Supreme Court of North Carolina
Oct 1, 1901
39 S.E. 730 (N.C. 1901)

Summary

In Edwards v. R. R., 129 N.C. 78, this Court has said: "We think that the testimony of a witness that he did not hear either the whistle or the bell, although in a position where he might reasonably have heard either, is sufficient evidence for the consideration of the jury.

Summary of this case from Butts v. R. R

Opinion

(Filed October 1, 1901.)

1. EVIDENCE — Sufficiency — Negligence — Railroad Crossing.

The testimony of a witness that he did not hear either the whistle or bell at a railroad crossing, he being in hearing distance, is sufficient for the consideration of the jury.

2. INSTRUCTIONS — Conflicting — New Trial — Trial.

Where there are conflicting instructions upon a material point. a new trial must be granted.

3. EVIDENCE — Incompetent — Railroad Crossing — Railroads.

Evidence that a railroad crossing is more dangerous since the construction of the railroad than prior thereto, is not competent on the question of negligence of railroad for killing a person at the crossing.

4. NEGLIGENCE — Violation of Ordinances — Speed of Running — Railroads.

The running of a train at a rate of speed greater than that allowed by law is always evidence of negligence.

5. NEGLIGENCE — Instructions — Railroads.

Where a railroad company is guilty of negligence on account of fast running, it is error to allow the question of negligence to depend upon the failure to give signals.

ACTION by J. W. Edwards, administrator of W. B. Edwards, against the Atlantic Coast Line Railroad Company, heard by Judge A. L. Coble and a jury, at May Term, 1901, of the Superior Court of WILSON County. From a judgment for the defendant, the plaintiff appealed.

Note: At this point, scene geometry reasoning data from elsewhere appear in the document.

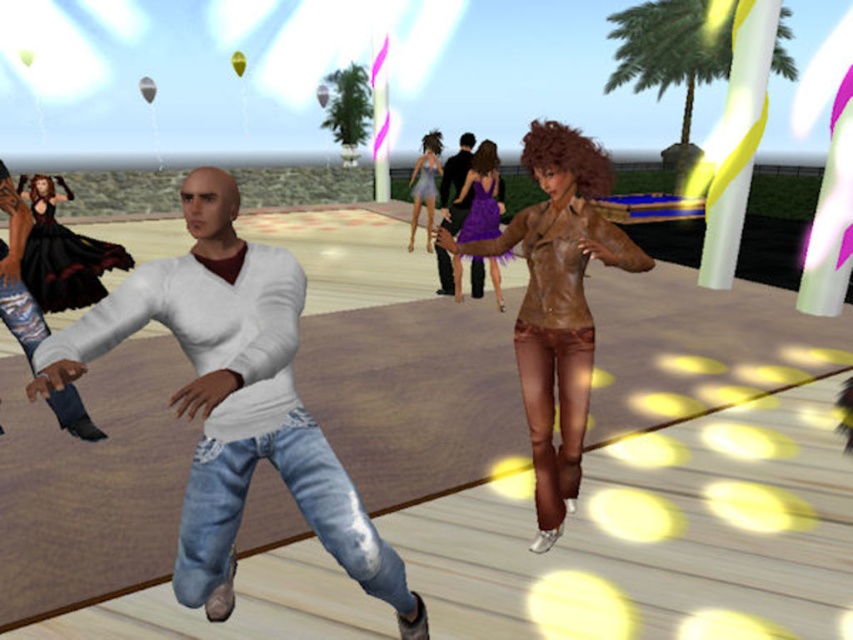 Question: Can you confirm if white matte shirt at center is positioned above shiny silver dress at center?

Choices:
 (A) yes
 (B) no

Answer: (B)

Question: Estimate the real-world distances between objects in this image. Which object is farther from the white matte shirt at center?

Choices:
 (A) shiny silver dress at center
 (B) brown leather jacket at center
 (C) black satin dress at left
 (D) shiny purple dress at center

Answer: (A)

Question: Which object is farther from the camera taking this photo?

Choices:
 (A) shiny silver dress at center
 (B) black satin dress at left
 (C) shiny purple dress at center
 (D) matte white sweater at center

Answer: (A)

Question: Is brown leather jacket at center closer to the viewer compared to matte white sweater at center?

Choices:
 (A) yes
 (B) no

Answer: (A)

Question: Is white matte shirt at center to the right of black satin dress at left from the viewer's perspective?

Choices:
 (A) yes
 (B) no

Answer: (A)

Question: Which of the following is the farthest from the observer?

Choices:
 (A) brown leather jacket at center
 (B) white matte shirt at center
 (C) matte white sweater at center
 (D) shiny purple dress at center

Answer: (D) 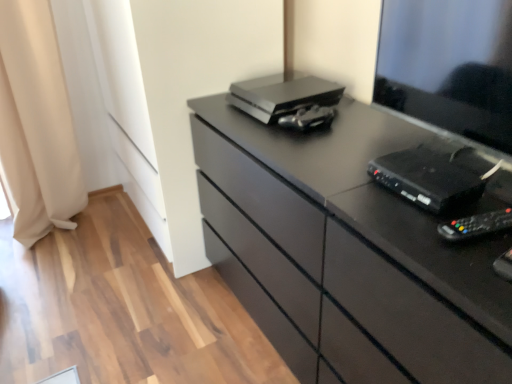 The image size is (512, 384). Find the location of `free space to the back side of black plastic device at right, which ranks as the 2th equipment in front-to-back order`. free space to the back side of black plastic device at right, which ranks as the 2th equipment in front-to-back order is located at coordinates (381, 151). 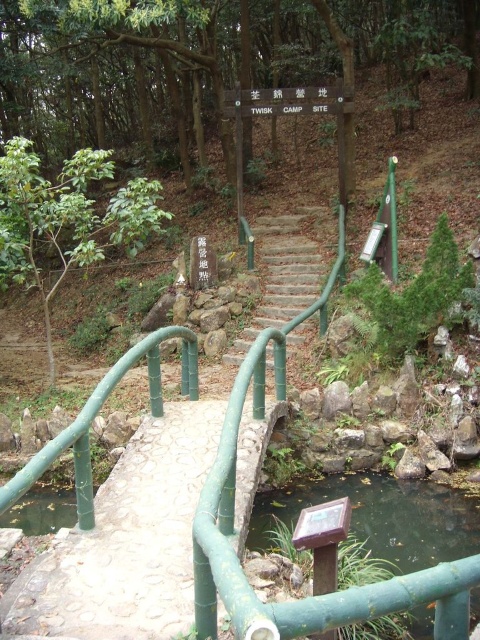 You are a hiker who wants to cross the green bamboo stream at lower center to reach the green bamboo stairs at center. Based on the scene, can you determine if the stream is directly under the stairs?

The green bamboo stream at lower center is located below the green bamboo stairs at center, so yes, the stream is directly under the stairs, allowing you to cross it to reach the stairs.

You are a hiker carrying a 2.5 meter long bamboo pole. You need to move from the green bamboo stream at lower center to the green bamboo stairs at center. Can you move the pole horizontally without tilting it? Please explain your reasoning.

The distance between the green bamboo stream at lower center and the green bamboo stairs at center is 3.83 meters. Since the pole is 2.5 meters long, which is shorter than the distance between them, you can move the pole horizontally without tilting it. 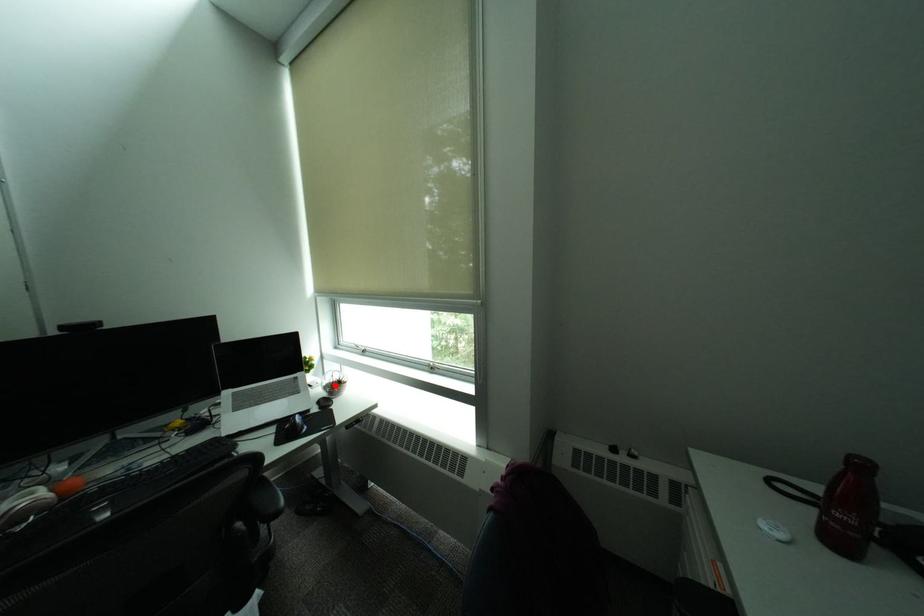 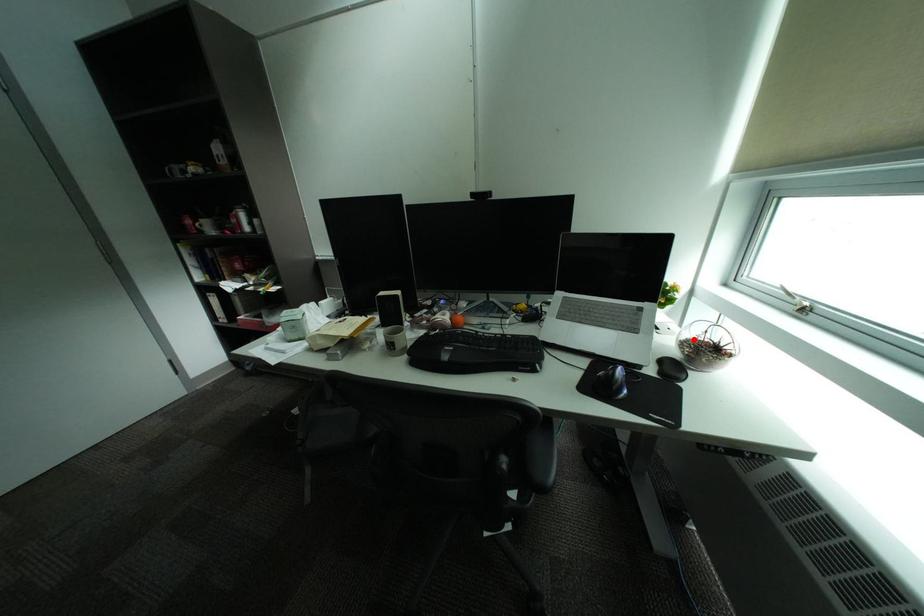 I am providing you with two images of the same scene from different viewpoints. A red point is marked on the first image and another point is marked on the second image. Are the points marked in image1 and image2 representing the same 3D position?

Yes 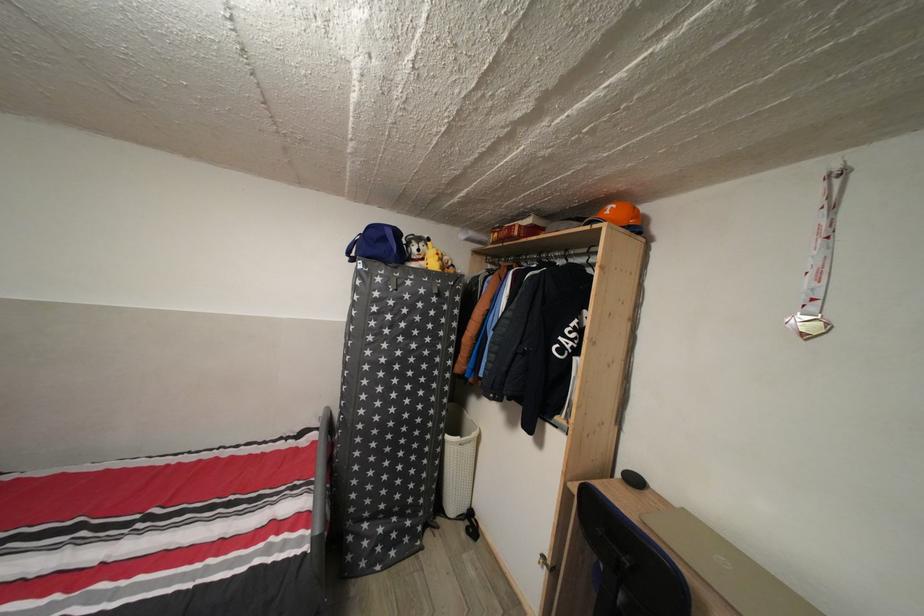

Woodard Mewborn, for the plaintiff.

H. G. Connor, George B. Elliott, and F. A. Daniels, for the defendant.


This is an action brought by the administrator to recover damages for the death of his intestate, alleged to have been caused by the negligence of the defendant.

It is admitted that the intestate was killed by the defendant's engine about 2 o'clock in the day time, at a street-crossing within the corporate limits of the city of Wilson; and that there was an ordinance of said city reading as follows: "That any engineer of a railroad company who shall run any train in the city at a speed exceeding ten miles an hour, or who shall fail to ring the bell while in the city, shall be subject to a fine," etc.

There was conflicting evidence as to the speed at which the train was running, and as to whether the whistle was sounded or the bell rung.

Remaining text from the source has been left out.